How long does it take to learn a language?
I was talking to one of my friends today and they said it takes around 5 years to learn a language. I didn't believe them. But I wanted to know for those of you who have learned a language and are now fluent in it how long it took you to learn that language. I am learning Hebrew right now so if you have learned it could you tell me how long it took you to learn it? Also maybe any suggestions for a language that I could learn after Hebrew.
Well, that greatly depends on what level you want to reach in the language and how you want to know the language.
If you just want to understand a new language (even "fluently") that's a lot faster. You can learn to read a new language quite fast since all you need is passive vocabulary and you can get a lot from context. If you want to understand speech it will be a bit slower than reading, because of the speed, but it's still passive.
If you want to write or speak in a language you'd have to get more of a grip on grammar and your vocabulary would have to be active (you can't rely on context and just recognizing then remembering the meaning). Again writing is easier than speaking, because you have more time can read over it etc.
If you really want to be fluent like a native, it basically takes your whole life even in your own native language. To hold a conversation on simpler topics (i.e. not scientific or philosophical or otherwise complex) is a lot easier and enough for a lot of people, but not what is defined as "fluent".
It also depends on the language of course. Some languages just are a bit more difficult than others, it also depends on what languages you already know. And like someone else said - immersion! I have family members who learned languages incredibly fast because they were dropped into another country.
It took me about 7 years from my first exposure to English to me taking the TOEFL (Test of English as a foreign language) with near perfect results without even actively studying for the test because I already felt fluent. I guess it took me about 5-6 years. The first one or two years I only did what I had to do for school and wasn't particulary motivated. Then I started reading in English and watching DVDs with English audio. So it was quite fast, but English is relatively easy (no cases, barely any conjugations...).
Honestly, it depends on a plethora of factors IMHO: Are you learning that language on your own or are you taking classes? If you are taking classes: What is the way your teacher approaches the classes? Do you go beyond what is taught in classes/you teach yourself with lessons (I.e. You listen to music/watch movies/read books in your target language in your free time, you have friends that speak the language, etc)? What is your motivation? Do you keep that motivation "alive" during all of your learning time? Is the language completely new to you or is it already similar to your language/languages you know?

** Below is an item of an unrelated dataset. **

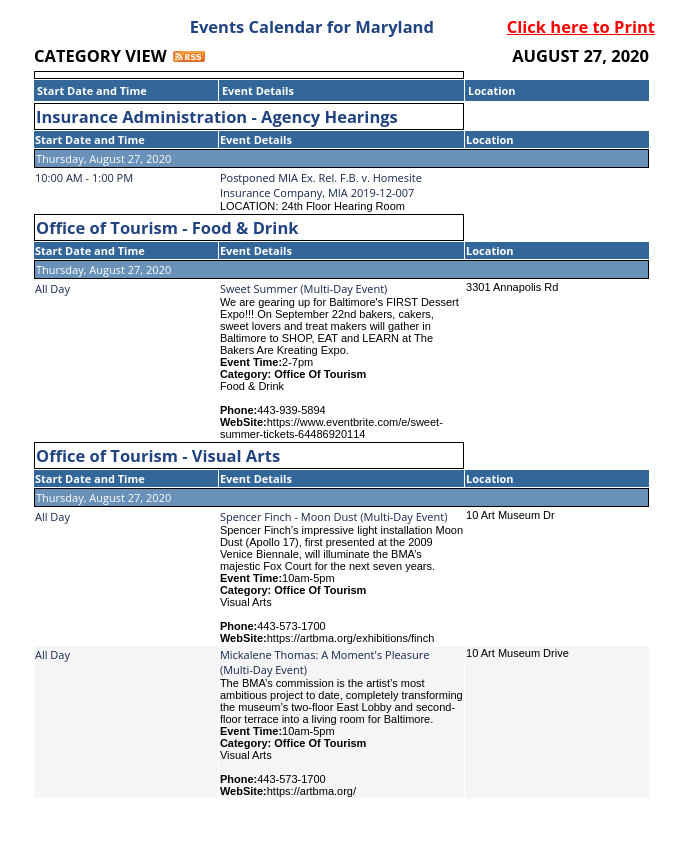  Describe the element at coordinates (84, 177) in the screenshot. I see `10:00 AM - 1:00 PM` at that location.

Depending on your answers to those and other questions and your commitment/effort, it might take you longer or shorter to lay the foundations of a language (and they might be stronger or weaker, no matter the time) and be fluent at it. Though I have to agree that once you start learning a language, you never stop learning a language, even if it is just some new words/expressions every once in a while. (EDIT: And never stop practicing it! Else it gets rusty and it takes effort to bring it back to how it was)

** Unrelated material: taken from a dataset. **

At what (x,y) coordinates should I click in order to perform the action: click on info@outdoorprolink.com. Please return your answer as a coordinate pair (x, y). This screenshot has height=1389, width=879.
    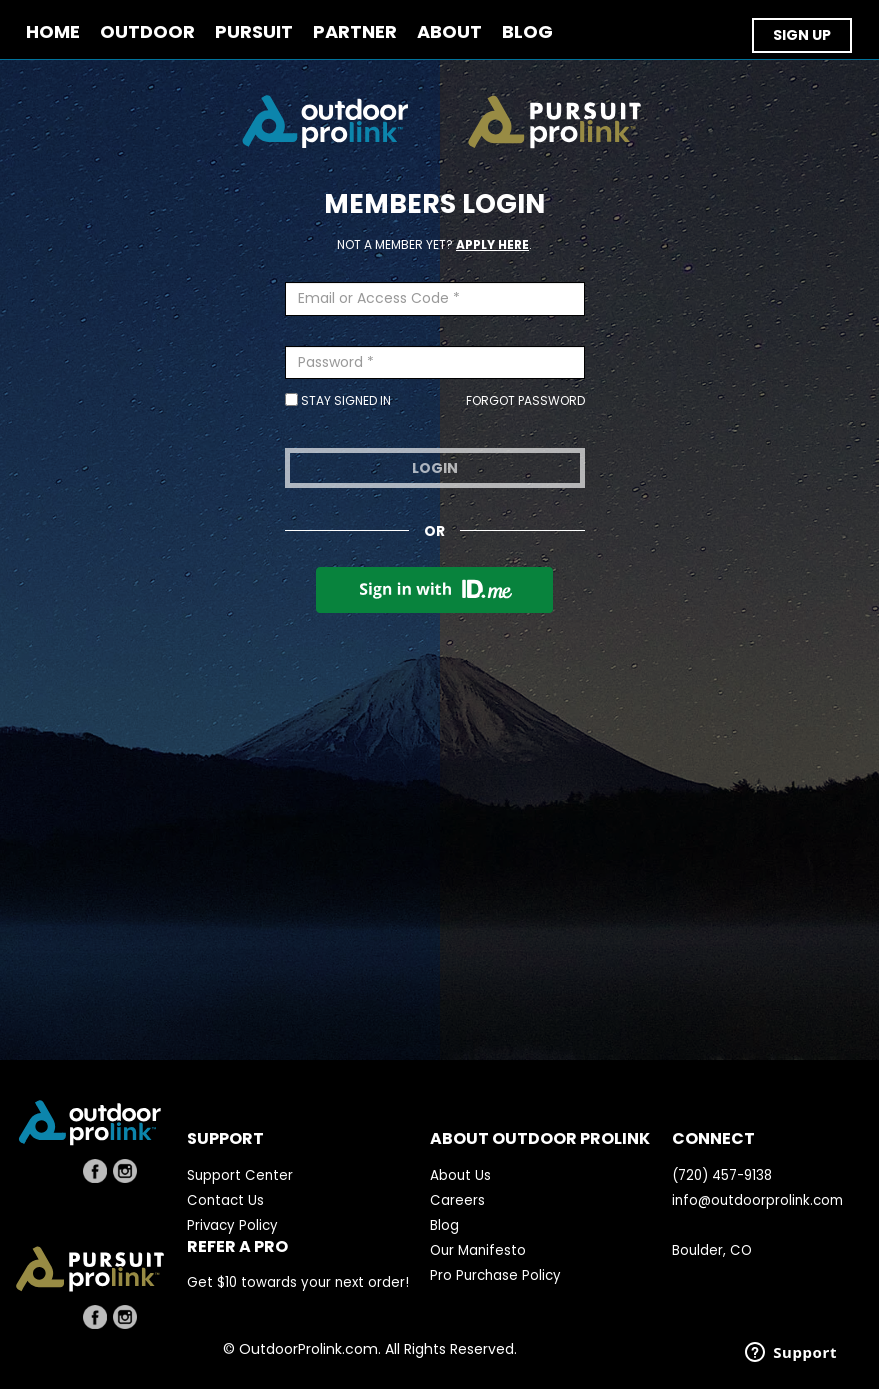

I would say it is all dependent on your motivation for learning the language and also how much of a need that language is for you. I am someone that really thrives in an immersion setting. I remove all opportunity to speak English (except where necessary i.e. work school or kids) and make everything I take in that day in that language.
it took me about 3-6 months depending on the language to get to a point where I was fine relying on myself for day to day things in both Czech (6m) and Spanish (3m). I say 3-6 months as thats the cumulative time I spent actively learning in school each language after that point I immersed my self in the language (I lived in a small town that oddly was largely Spanish speaking) I recently moved to Czech Republic and I find that more than any other language I have gone deepest in conversation in Czech. Now I won't say I am fluent at all in either but I will say that I can get my point across and can understand for most day to day things. I sometimes get lost and I still have to think my response in English and "translate" it to Czech but I am happy with my progress.
A friend of mine learned German in 7 months, he was also living in Germany for about 2 years after then came back to the US. How fast you learn a language depends on you and your resources. Hebrew is insanely hard, but if you really studied and got the correct exposure I'd say about a year and a half.
After 2 months of studying Spanish, I was able to ask for basic stuff about food, direction, price, etc. I did stay in Peru for 1 month though. I guess I was A1 level at that time.
Then I kept studying on and off my Spanish. 3 years later: I can now talk about what ever I want, I can read newspapers, watch some movies and have enough skills to write properly. I'm currently B2.
It really depends on your dedication and your surrounding/available resources. I guess I could have learned the language a lot faster if I:
Was more focused back then
Had better resources
Also, some languages are simply harder to learn and thus, more time is required.